Substituting the value of f’(x)=ax+b in the above equation, we get
\[
  \int\limits_{2 - \pi }^{2 + \pi } {f(x) \cdot \sin \left( {\dfrac{{x - 2}}{2}} \right)dx} = 4f'(2 + \pi ) + 4f'(2 - \pi ) \\
   = 4\left[ {a(2 + \pi ) + b + \left( {a(2 - \pi ) + b} \right)} \right] \\
   = 4\left( {2a + a\pi + b + 2a - a\pi + b} \right) \\
   = 4\left( {4a + 2b} \right) \\
   = 8(2a + b) \\
 \]
Substituting the value of the x as 2 in the equation $ f'(x) = ax + b $ , we get
 $
  f'(x) = ax + b \\
  f'(2) = 2a + b \\
   = 1 \\
  $
So, the above equation can be written as:
\[
  \int\limits_{2 - \pi }^{2 + \pi } {f(x) \cdot \sin \left( {\dfrac{{x - 2}}{2}} \right)dx} = 8 \times 1 \\
   = 8 \\
 \]
Hence, the value of the definite integral $ \int\limits_{2 - \pi }^{2 + \pi } {f(x) \cdot \sin \left( {\dfrac{{x - 2}}{2}} \right)dx} $ is 8.

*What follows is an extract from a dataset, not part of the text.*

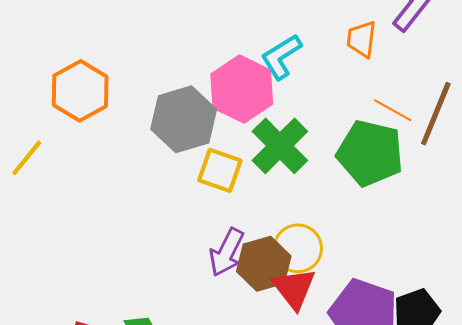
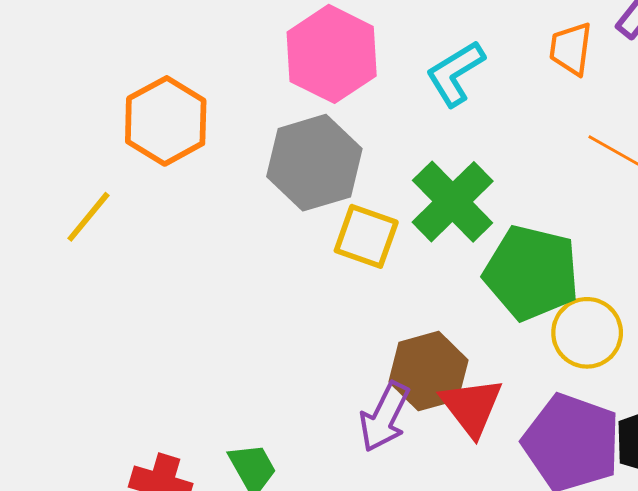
pink hexagon: (242, 89) -> (332, 54), moved
green pentagon: (370, 153) -> (532, 273), moved
yellow circle: (298, 248) -> (587, 333), moved
purple arrow: (227, 252) -> (384, 417), moved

Note: Students should be careful while considering the values of the first and the second function by following the ILATE rule which is expanded as Inverse, Logarithmic, Algebraic, Trigonometric and Exponential. The function which comes first in ILATE should be taken as the first function.